The following are some of the films produced by Njoo Han Siang:

- Chicha (1976). This children's film was directed by Edward Pesta Sirait and starred Chicha Koeswoyo, Rae Sita, Ade Irawan, and Ria Irawan, with musical accompaniment by Idris Sardi and screenplay by Asrul Sani. This film won the Akhnaton Cup at the 2nd Cairo International Film Festival in Egypt in 1977.
- November 1828 (1978). This epic film about the Prince Diponegoro’s journey was directed by Teguh Karya and starred Slamet Raharjo, El Manik, Jenny Rachman, Sardono W. Kusumo and Maruli Sitompul. This film received 5 Citra Awards and was the best film at the Indonesia Film Festival 1978 and received the "Most Outstanding Historical Presentation Film" award at the Asia-Pacific Film Festival (FFAP).

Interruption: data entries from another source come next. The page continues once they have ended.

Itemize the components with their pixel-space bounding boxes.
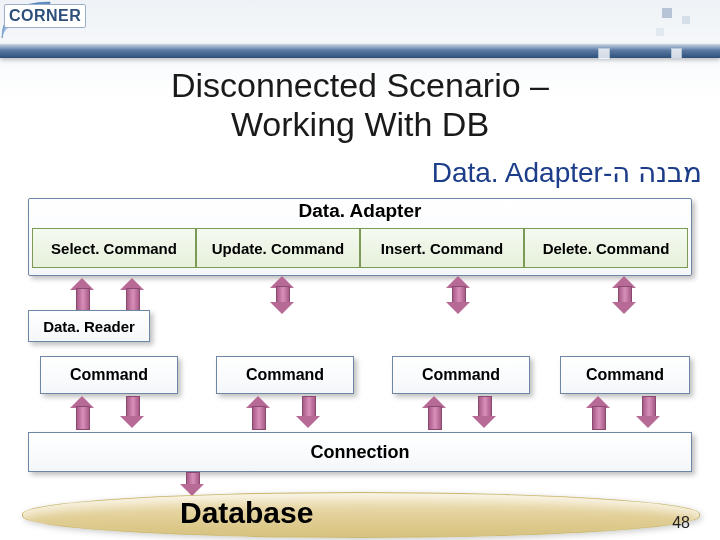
slide-number: 48 <box>672 514 690 532</box>
arrow-up-icon <box>422 396 446 428</box>
subtitle-latin: Data. Adapter <box>432 157 603 188</box>
update-command-cell: Update. Command <box>196 228 360 268</box>
slide-title: Disconnected Scenario – Working With DB <box>0 66 720 144</box>
arrow-up-icon <box>586 396 610 428</box>
slide: CORNER Disconnected Scenario – Working W… <box>0 0 720 540</box>
delete-command-cell: Delete. Command <box>524 228 688 268</box>
connection-box: Connection <box>28 432 692 472</box>
database-label: Database <box>180 496 313 530</box>
arrow-down-icon <box>120 396 144 428</box>
slide-title-line2: Working With DB <box>231 105 489 143</box>
command-box-2: Command <box>216 356 354 394</box>
slide-subtitle: מבנה ה-Data. Adapter <box>432 156 702 189</box>
arrow-both-icon <box>446 276 470 314</box>
arrow-up-icon <box>120 278 144 310</box>
logo-text: CORNER <box>4 4 86 28</box>
arrow-down-icon <box>472 396 496 428</box>
arrow-down-icon <box>296 396 320 428</box>
decor-square-icon <box>598 48 610 60</box>
decor-square-icon <box>662 8 672 18</box>
arrow-up-icon <box>70 278 94 310</box>
command-box-1: Command <box>40 356 178 394</box>
data-adapter-title: Data. Adapter <box>29 200 691 222</box>
arrow-down-icon <box>180 472 204 496</box>
arrow-down-icon <box>636 396 660 428</box>
subtitle-hebrew: מבנה ה- <box>603 157 702 188</box>
decor-square-icon <box>682 16 690 24</box>
header-stripe <box>0 44 720 58</box>
adapter-command-row: Select. Command Update. Command Insert. … <box>32 228 688 268</box>
arrow-up-icon <box>70 396 94 428</box>
data-adapter-box: Data. Adapter Select. Command Update. Co… <box>28 198 692 276</box>
slide-title-line1: Disconnected Scenario – <box>171 66 549 104</box>
data-reader-box: Data. Reader <box>28 310 150 342</box>
insert-command-cell: Insert. Command <box>360 228 524 268</box>
arrow-both-icon <box>612 276 636 314</box>
command-box-3: Command <box>392 356 530 394</box>
decor-square-icon <box>671 48 682 59</box>
command-box-4: Command <box>560 356 690 394</box>
arrow-both-icon <box>270 276 294 314</box>
select-command-cell: Select. Command <box>32 228 196 268</box>
decor-square-icon <box>656 28 664 36</box>
arrow-up-icon <box>246 396 270 428</box>
database-cylinder-icon <box>22 492 700 538</box>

- Rembulan dan Matahari (1979). This film, directed by Slamet Rahardjo, takes the theme of rural cultural values.
- Dr. Siti Pertiwi Kembali ke Desa (1979). This film was directed by Ami Priyono and starred Christine Hakim, El Manik, Joice Erna, Maruli Sitompul, and Ikranegara.
- Seputih Hatinya Semerah Bibirnya (1980). This film was directed by Slamet Rahardjo and starred Christine Hakim, El Manik, and Frans Tumbuan.
- Usia 18 (1980). This film was directed by Teguh Karya and starred Yessy Gusman and W. D. Mochtar.